═════ Recorded data

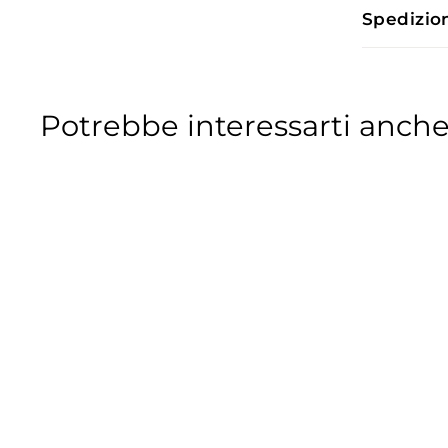
Spedizio
Potrebbe interessarti anche
IN OFFERTA
Soffietto manicotto
aspirazione Vespa PE
PX GL VNA VNB 125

══════════

Exercise aim:
Copy out the preceding entries without a single change, leaving out the pictures.

Task output:
Spedizio
Potrebbe interessarti anche
IN OFFERTA
Soffietto manicotto
aspirazione Vespa PE
PX GL VNA VNB 125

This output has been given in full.